Langsam, sehr langsam kommt die Geschichte voran und stellenweise ist es ehrlich gesagt verwunderlich, wie es das Autorenteam schafft, so viel Text mit so wenig Inhalt zu füllen. Es wird sehr viel Drumherum geredet und dem gegenüber zu wenig gehandelt. Das ist fast genauso schlimm, wie seitenlanges Rumgekloppe und kaum Handlung.
Zum Glück können wenigstens die Zeichnungen von Szymon Kudranski überzeugen. Diese sind zwar nach wie vor sehr düster und geheimnisvoll, stecken bei genauerer Betrachtung aber dennoch voller Details. Negativ fällt jedoch auf, das Kudranski sehr viel kopiert und photoshopt. So ändern sich viele Panels nur dadurch, dass es das gleiche Bild ist, der Bildausschnitt jedoch verändert wurde, oder minimalste Änderungen an Figuren, wie Mund, Arm- oder Beinhaltung, vorgenommen wurden. Das schmälert den durchaus positiven Gesamteindruck doch sehr.

FAZIT:

Kaum Handlung und dazu Bilder, die sich streng genommen wiederholen, dafür aber sehr gut aussehen und viel geheimnisvolles transportiert. Doch wenn nicht langsam etwas Schwung in die Geschehnisse kommt, sehe ich für Spawn, nicht nur bildlich, schwarz.
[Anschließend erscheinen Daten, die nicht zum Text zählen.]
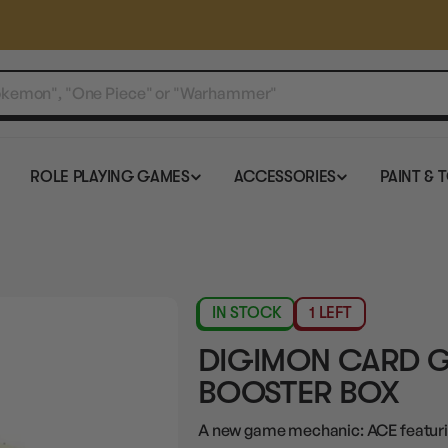
ROLE PLAYING GAMES
ACCESSORIES
PAINT & 
IN STOCK
1 LEFT
DIGIMON CARD G
BOOSTER BOX
A new game mechanic: ACE featuri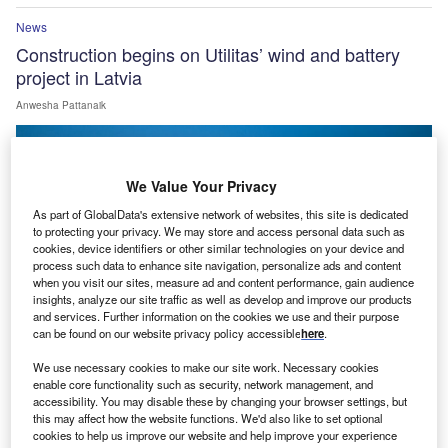
News
Construction begins on Utilitas’ wind and battery
project in Latvia
Anwesha Pattanaik
We Value Your Privacy
As part of GlobalData's extensive network of websites, this site is dedicated
to protecting your privacy. We may store and access personal data such as
cookies, device identifiers or other similar technologies on your device and
process such data to enhance site navigation, personalize ads and content
when you visit our sites, measure ad and content performance, gain audience
insights, analyze our site traffic as well as develop and improve our products
and services. Further information on the cookies we use and their purpose
can be found on our website privacy policy accessible
here
.
We use necessary cookies to make our site work. Necessary cookies
enable core functionality such as security, network management, and
News
accessibility. You may disable these by changing your browser settings, but
Serentica commissions first phase of 1GWh Bikaner
this may affect how the website functions. We'd also like to set optional
cookies to help us improve our website and help improve your experience
BESS in India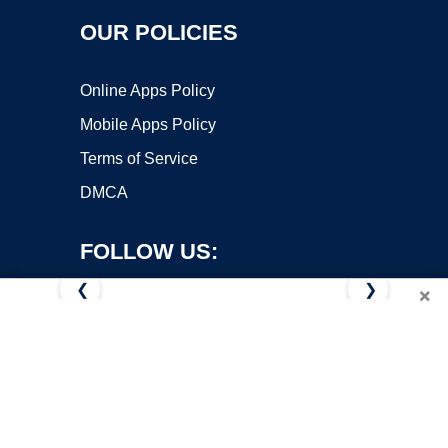
OUR POLICIES
Online Apps Policy
Mobile Apps Policy
Terms of Service
DMCA
FOLLOW US:
❮
❯
×
Copyright ©2026 OnWorks. All Rights Reserved. OnWorks® is a
registered trademark.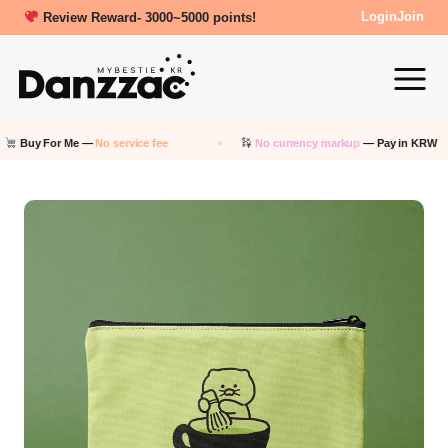
Review Reward- 3000~5000 points!
Login
Join
uy For Me —
No service fee
No currency markup
— Pay in KRW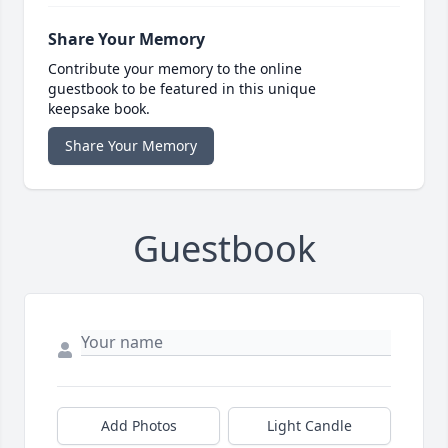
Share Your Memory
Contribute your memory to the online
guestbook to be featured in this unique
keepsake book.
Share Your Memory
Guestbook
Add Photos
Light Candle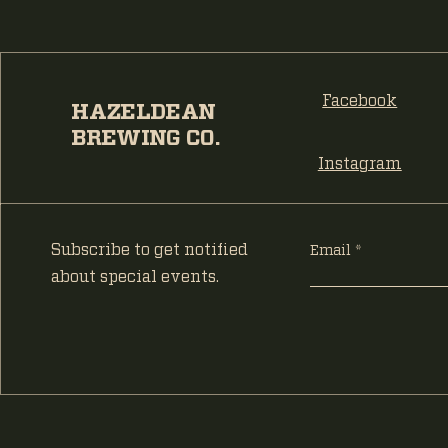
Facebook
HAZELDEAN
BREWING CO.
Instagram
Subscribe to get notified
Email
about special events.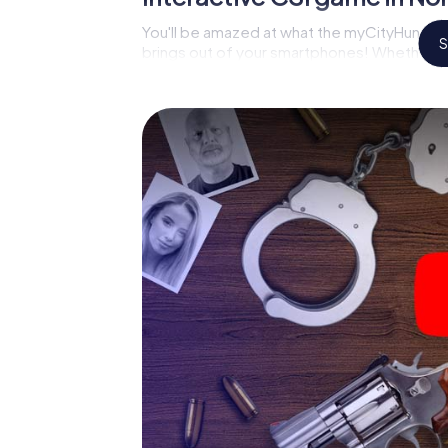
You'll be amazed at what the myCityHunt mu
S
brings out of your smartphones! Whether it'
on suspects or virtual exploration of conspir
multimedia capabilities of your handheld de
Tynemouth also reveals you and your fellow p
and master the crime game city rally throug
analyst or forensic pathologist. Your smart
correspond to your respective character an
meaning.
The murder mystery tour i
begin!
Now there’s just one little thing missing bef
Tynemouth: your ticket code! Order it with ju
minutes you'll find it in your e-mail inbox. 
you're ready to go!
What are you waiting for? North Shields Tyn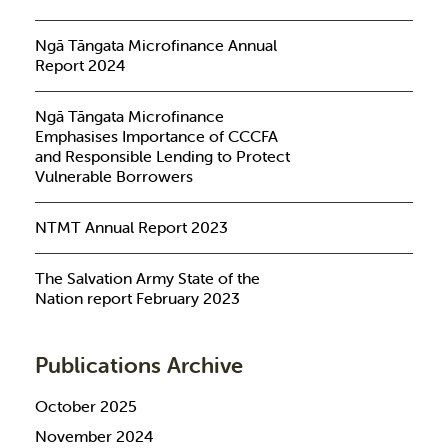
Ngā Tāngata Microfinance Annual
Report 2024
Ngā Tāngata Microfinance
Emphasises Importance of CCCFA
and Responsible Lending to Protect
Vulnerable Borrowers
NTMT Annual Report 2023
The Salvation Army State of the
Nation report February 2023
Publications Archive
October 2025
November 2024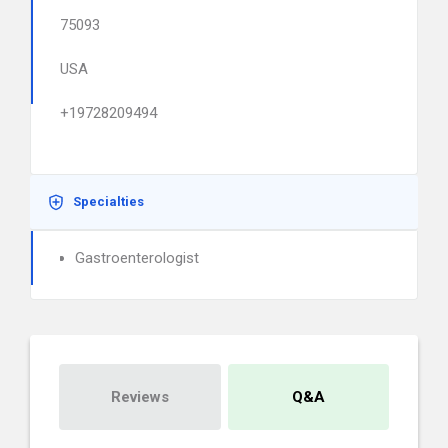
75093
USA
+19728209494
Specialties
Gastroenterologist
Reviews
Q&A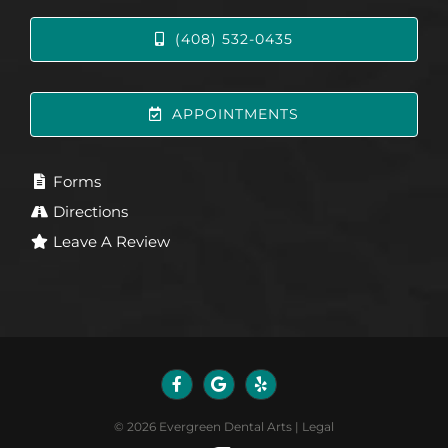
(408) 532-0435
APPOINTMENTS
Forms
Directions
Leave A Review
©
2026
Evergreen Dental Arts
|
Legal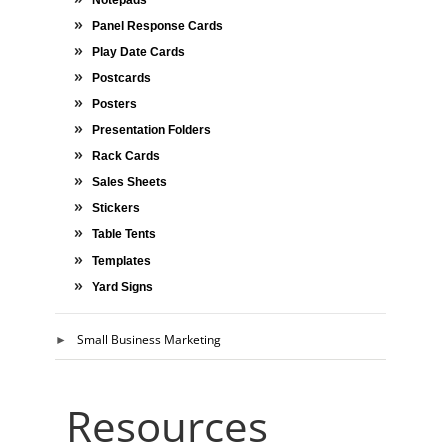
Panel Response Cards
Play Date Cards
Postcards
Posters
Presentation Folders
Rack Cards
Sales Sheets
Stickers
Table Tents
Templates
Yard Signs
Small Business Marketing
Resources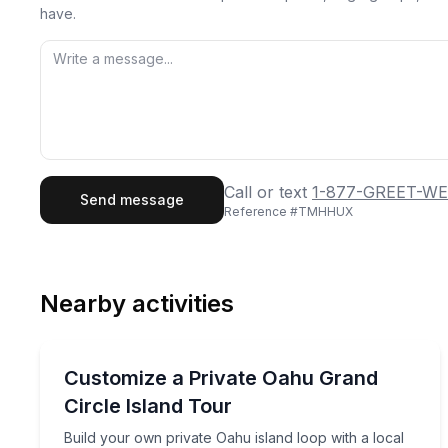
have.
First Name
Last
Call or text
1-877-GREET-WE
Send message
Reference #
TMHHUX
Email
Phon
Nearby activities
Preferred Date
Bus Van and Limo Tours
Pref
Build your own private Oahu island loop with a loc
Customize a Private Oahu Grand
Circle Island Tour
Build your own private Oahu island loop with a local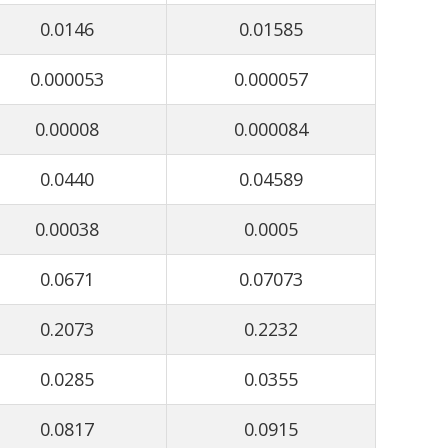
0.0146
0.01585
0.000053
0.000057
0.00008
0.000084
0.0440
0.04589
0.00038
0.0005
0.0671
0.07073
0.2073
0.2232
0.0285
0.0355
0.0817
0.0915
Spawn Nr. 103 [Panini, Januar 2013]

Lange Zeit hat sich Jim Downing versteckt. In der Dunkelheit, vor der Gesellschaft und vor allem vor seiner eigenen Vergangenheit. Nun begibt er sich mit einer neu gegründeten Stiftung mitten in die Öffentlichkeit und zieh so das gesamte Interesse auf sich. Dadurch will er aber nicht nur mit seinen Kräften anderen helfen, sondern auch vielleicht Informationen über sich selber und sein Leben vor dem Koma erhalten. Doch diese Aktion ruft auch Feinde auf den Plan …

Endlich gibt McFarlane ein wenig Gas und präsentiert zum Ende hin noch einen ganz fiesen Cliffhanger. Das ist eine Situation, die ich persönlich, so nicht vorhersehen konnte und den ich sehr begrüße. Gibt es doch dieser Storyline zusammen mit der Stiftung wieder einiges an Schwung. Die Frage bleibt nur, ob dieser Schwung ausreicht, um wieder vorwärst zu kommen, oder ob diese Serie doch letztendlich stecken bleibt.
Zeichnerisch gibt es, bis auf die immer auffälligeren Photoshop-Elemente, Kopien und Mehrfachverwertungen seiner Zeichnungen, an dem, was Kudranski abliefert, kaum etwas zu meckern. Und, dass dies kein echter Beinbruch sein muss, zeigt Greg Land bei jeder seiner arbeiten aufs Neue.

FAZIT:

Neuer Schwung, frische Ideen und ein echt gemeiner Cliffhanger könnten die Serie noch retten. Wenn es nur nach den Zeichnungen ginge, wäre Spawn aktuell nicht mal so schlecht. Doch handlungstechnisch gab es in den letzten Ausgaben kaum Relevantes. Aber vielleicht ändert sich dies ja ab sofort.